Not that I wouldn't have major complications beyond transportation, but given that I bike to and from work most of the time, I like to think that I'd be ok as far as finding my family and obtaining supplies. Of course, bicycles don't exist and/or don't work in this world as far as we can tell...


----------



## Rob Helmerichs (Oct 17, 2000)

TAsunder said:


> Of course, bicycles don't exist and/or don't work in this world as far as we can tell...


That's actually realistic...bicycle tires rot out within a few years, even if they're not used (as I found out when I got a bike out of storage recently).


----------



## john4200 (Nov 1, 2009)

TAsunder said:


> Not that I wouldn't have major complications beyond transportation, but given that I bike to and from work most of the time, I like to think that I'd be ok as far as finding my family and obtaining supplies. Of course, bicycles don't exist and/or don't work in this world as far as we can tell...

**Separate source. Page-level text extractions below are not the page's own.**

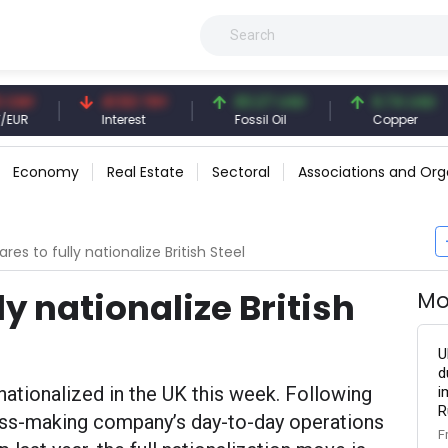
41.53 TRY
83.27 USD
6.74 USD
Interest
Fossil Oil
Copper
Economy
Real Estate
Sectoral
Associations and Org
res to fully nationalize British Steel
ly nationalize British
Mo
U
d
 nationalized in the UK this week. Following
i
R
oss-making company’s day-to-day operations
F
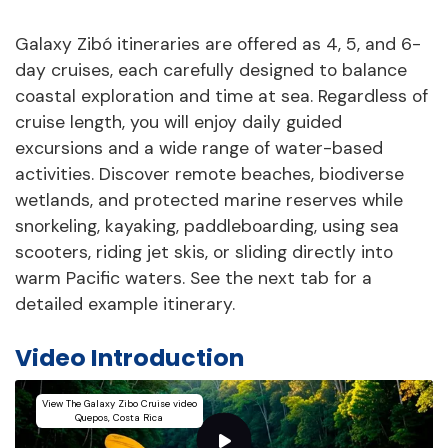
Galaxy Zibó itineraries are offered as 4, 5, and 6-
day cruises, each carefully designed to balance
coastal exploration and time at sea. Regardless of
cruise length, you will enjoy daily guided
excursions and a wide range of water-based
activities. Discover remote beaches, biodiverse
wetlands, and protected marine reserves while
snorkeling, kayaking, paddleboarding, using sea
scooters, riding jet skis, or sliding directly into
warm Pacific waters. See the next tab for a
detailed example itinerary.
Video Introduction
View The Galaxy Zibo Cruise video
Quepos, Costa Rica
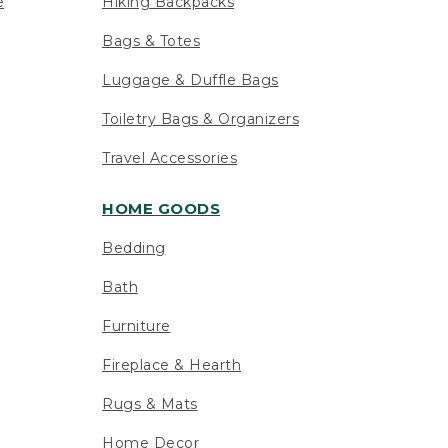
e
Hiking Backpacks
Bags & Totes
Luggage & Duffle Bags
Toiletry Bags & Organizers
Travel Accessories
HOME GOODS
Bedding
Bath
Furniture
Fireplace & Hearth
Rugs & Mats
Home Decor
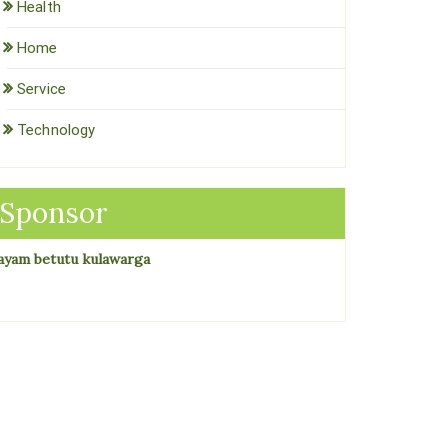
Health
Home
Service
Technology
Sponsor
ayam betutu kulawarga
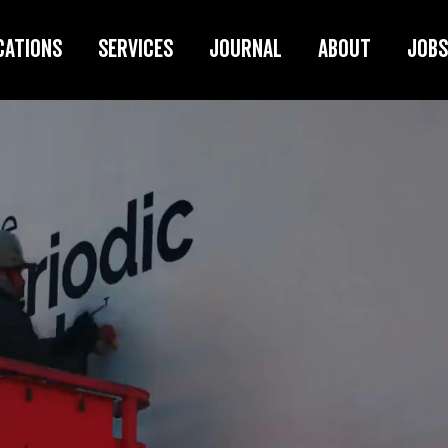
cations
Services
Journal
About
Jobs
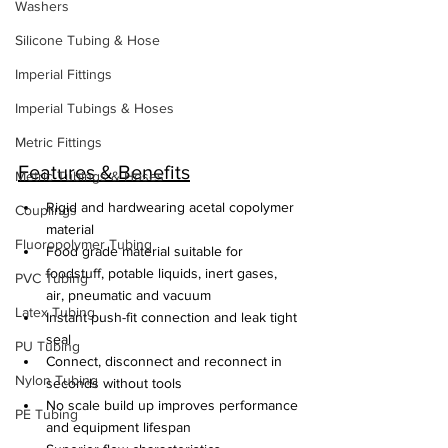
Washers
Silicone Tubing & Hose
Imperial Fittings
Imperial Tubings & Hoses
Metric Fittings
Features & Benefits
Metric Tubings & Hoses
Rigid and hardwearing acetal copolymer 
Couplings
material
Fluoropolymer Tubing
Food grade material suitable for 
foodstuff, potable liquids, inert gases, 
PVC Tubing
air, pneumatic and vacuum
Latex Tubing
Instant push-fit connection and leak tight 
seal
PU Tubing
Connect, disconnect and reconnect in 
Nylon Tubing
seconds without tools
No scale build up improves performance 
PE Tubing
and equipment lifespan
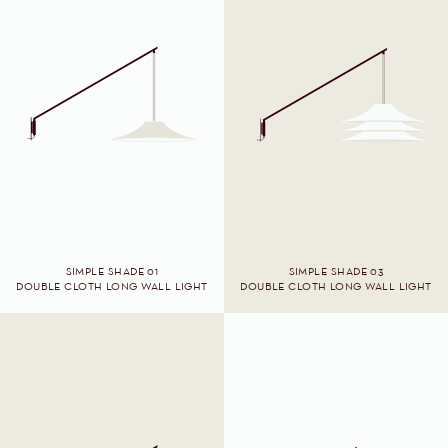
SIMPLE SHADE 01
SIMPLE SHADE 03
DOUBLE CLOTH LONG WALL LIGHT
DOUBLE CLOTH LONG WALL LIGHT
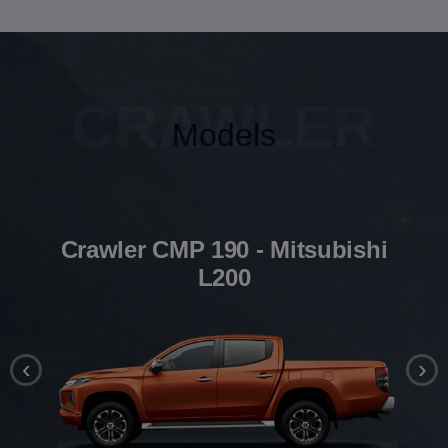
CRAWLER
Models
Crawler CMP 190 - Mitsubishi
L200
‹
›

Well, Madison is a relatively small city. If I recall, you don't have to go far to get to rural areas, farms, etc.

The real carnage would happen in the big cities. Without efficient transportation to move the food in from all across the country, and without piped drinking water, anyone staying in the cities wouldn't last long.

So, I agree with the people saying that a large fraction of Americans would die soon after the event.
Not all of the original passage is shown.